Would you like a lamington? – everyone in Economy on the plane was asked this question, one by one. A lamington is, I believe, an Australian invention, birthed in outback towns, created from an overload of aging sponge cake (imagine a sponge!), ingeniously cut into cubes, rolled in a liquid chocolate and then rolled, tumbled! lasciviously in desiccated coconut, and named a Lamington.
More likely the name of some 3rd level aristocrat, Lord Earnest St John Lamington of Balfour Castle – but who knows where the name came from, and don’t write in to tell me.
I’ve eaten mine, sluiced down with tea, and I have at long last learned how to open those little pods of milk they give you on the plane. Write in if you want to know how.

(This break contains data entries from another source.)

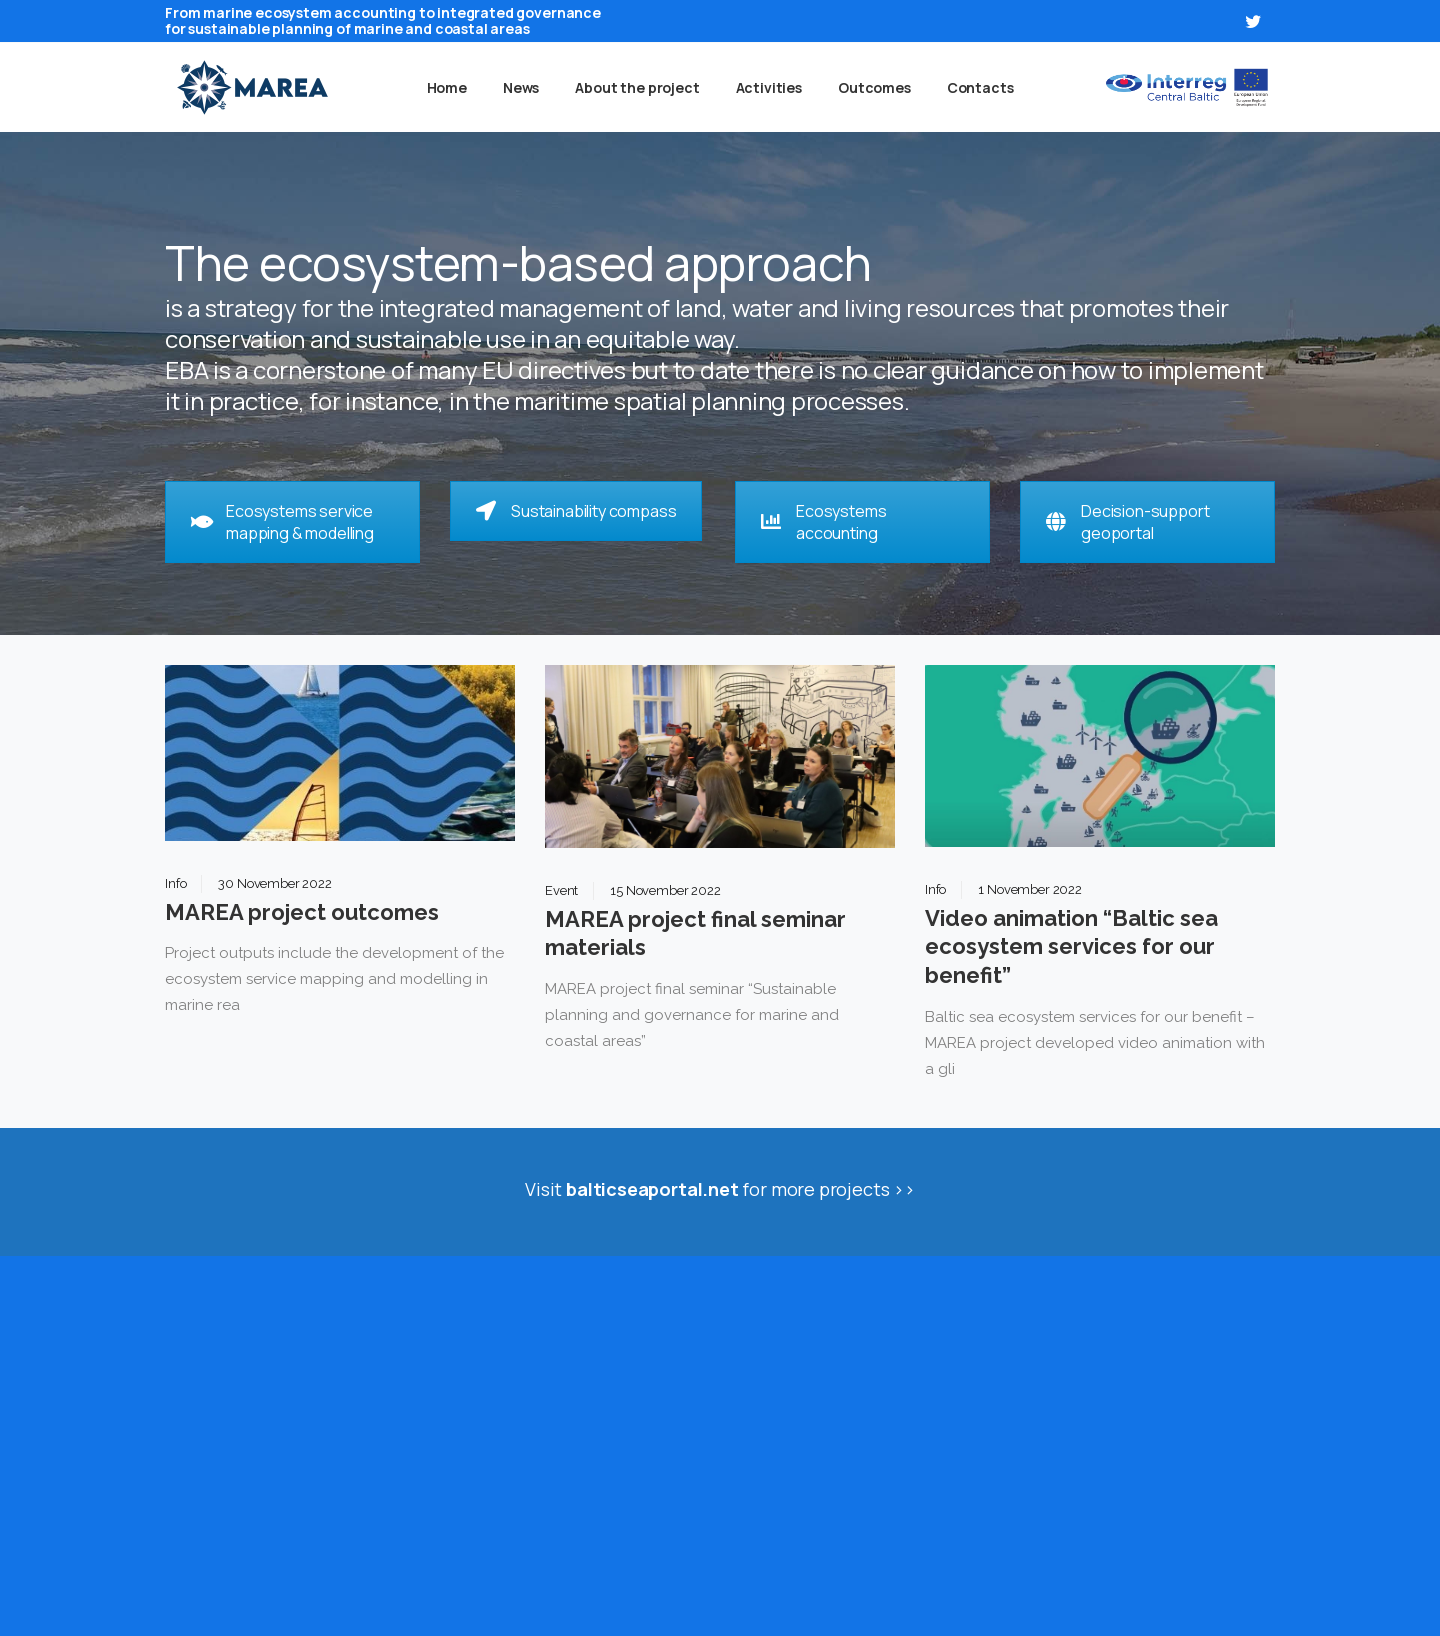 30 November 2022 (274, 883)
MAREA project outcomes (302, 912)
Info (175, 883)
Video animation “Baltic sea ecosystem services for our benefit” (1071, 946)
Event (561, 890)
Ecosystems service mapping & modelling (282, 522)
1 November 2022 (1030, 889)
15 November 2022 (665, 890)
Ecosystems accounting (823, 522)
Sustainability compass (576, 511)
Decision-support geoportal (1127, 522) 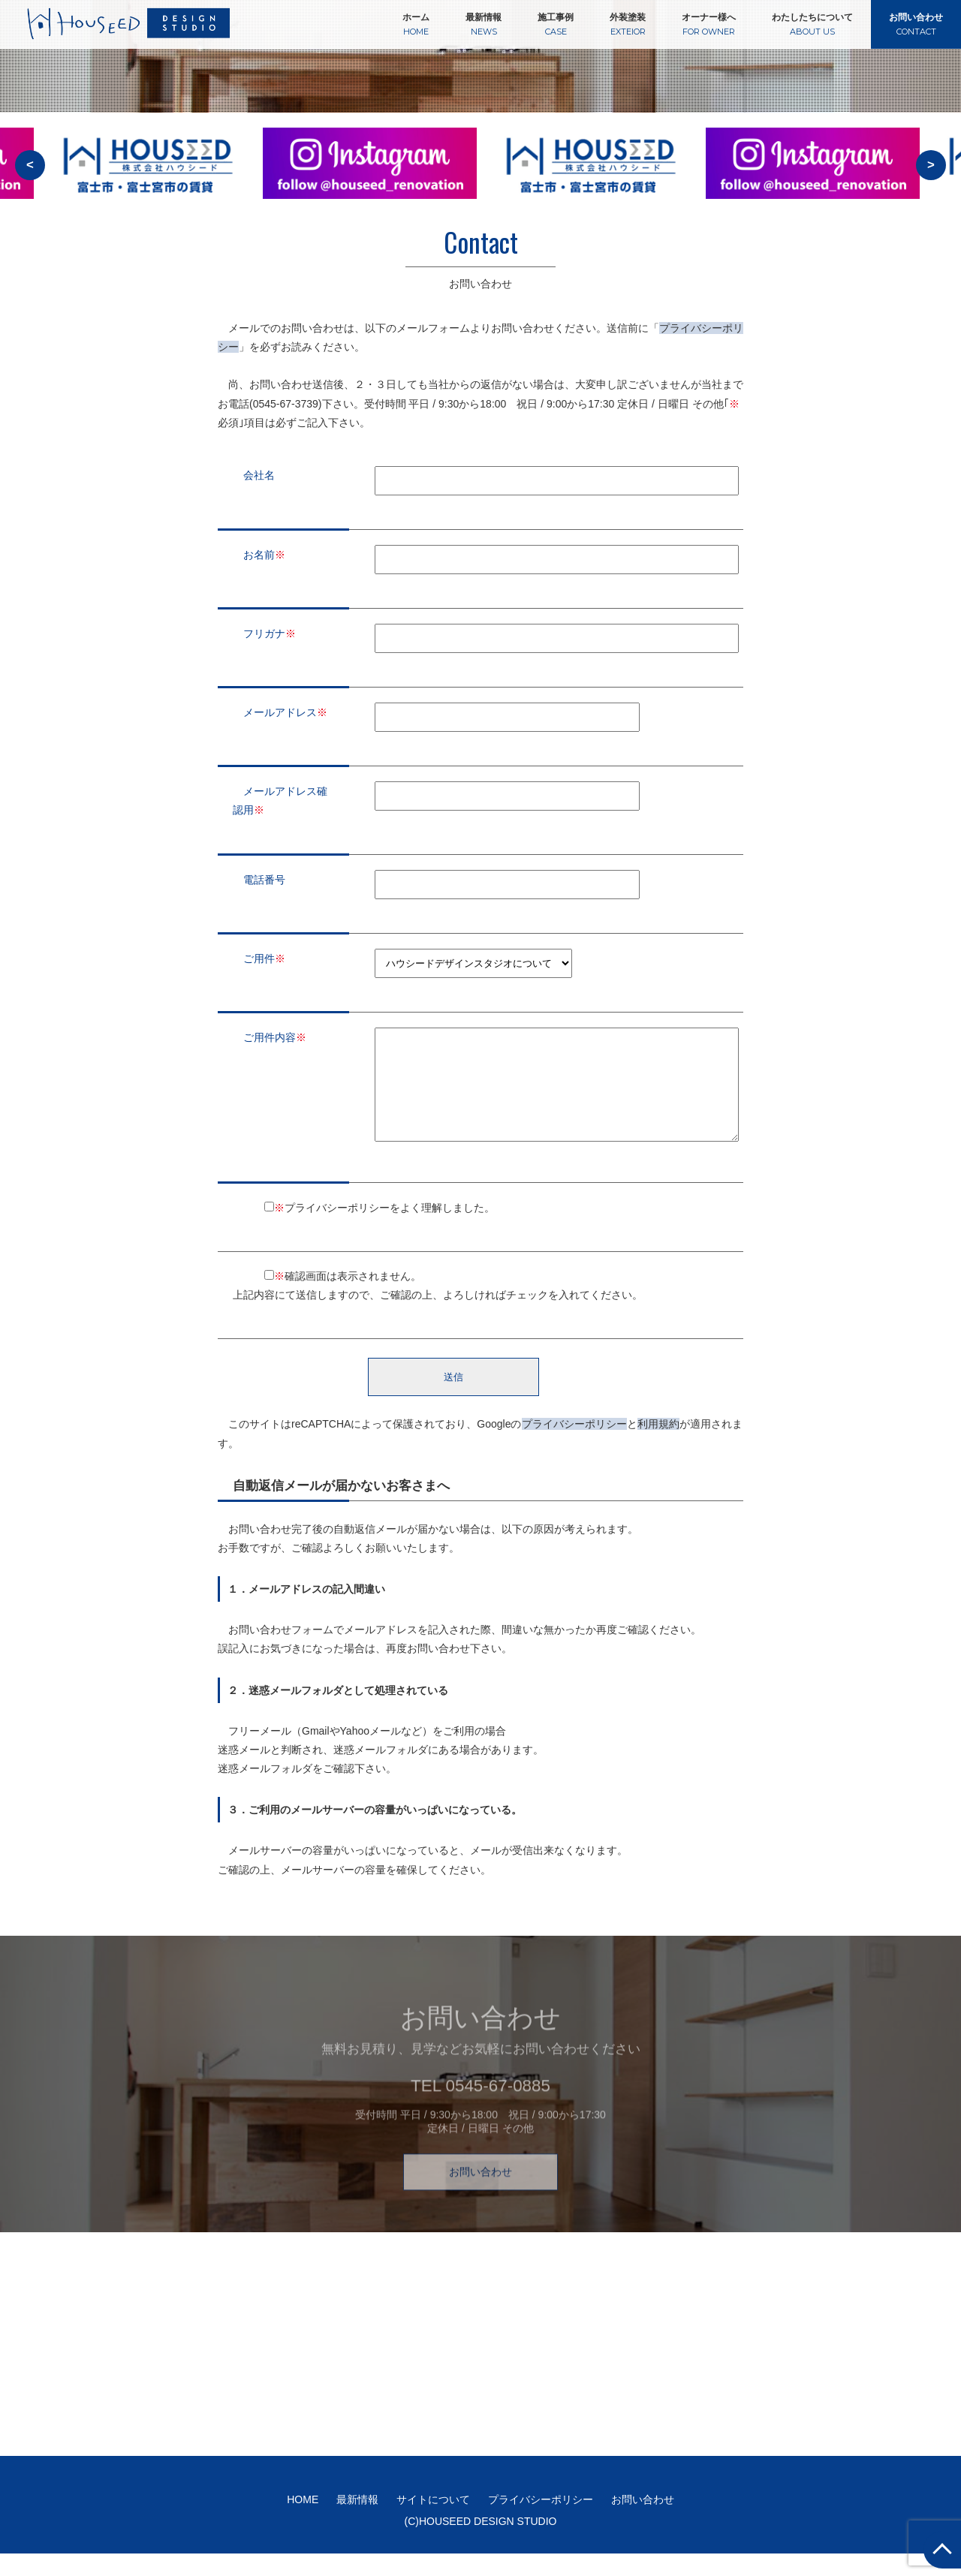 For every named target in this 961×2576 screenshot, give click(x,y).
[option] (370, 173)
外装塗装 (628, 24)
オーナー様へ (709, 24)
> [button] (931, 165)
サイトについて (433, 2522)
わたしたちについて (812, 24)
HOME (302, 2522)
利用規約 (658, 1446)
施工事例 (556, 24)
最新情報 (483, 24)
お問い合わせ (916, 24)
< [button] (30, 165)
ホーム (415, 24)
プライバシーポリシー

More Henry Miller on the plane. Henry emboldens one to write. I embrace the fact that anything trivial can become significant when gifted with one’s loving attention. A man’s sunglasses snuck on his cap, for example, or a lamington. Oscar Wilde, ’tis said, put in a comma, and took it out again; I did the same just now.
The purpose of the plane trip up, where I mentioned the girl’s ropey hair, was to go on board a 40-foot yacht in order to make a coastal voyage of about 600 nautical miles, and which was ended, for me at least, after two days at sea. My aircraft is now about to land in my home city of Hobart. Poor decisions were being made, and it became clear I must disembark. If you are familiar with TV’s Black Books you have an idea of the shenanigans on board.
Home is the sailor home from the sea, and the writer, too.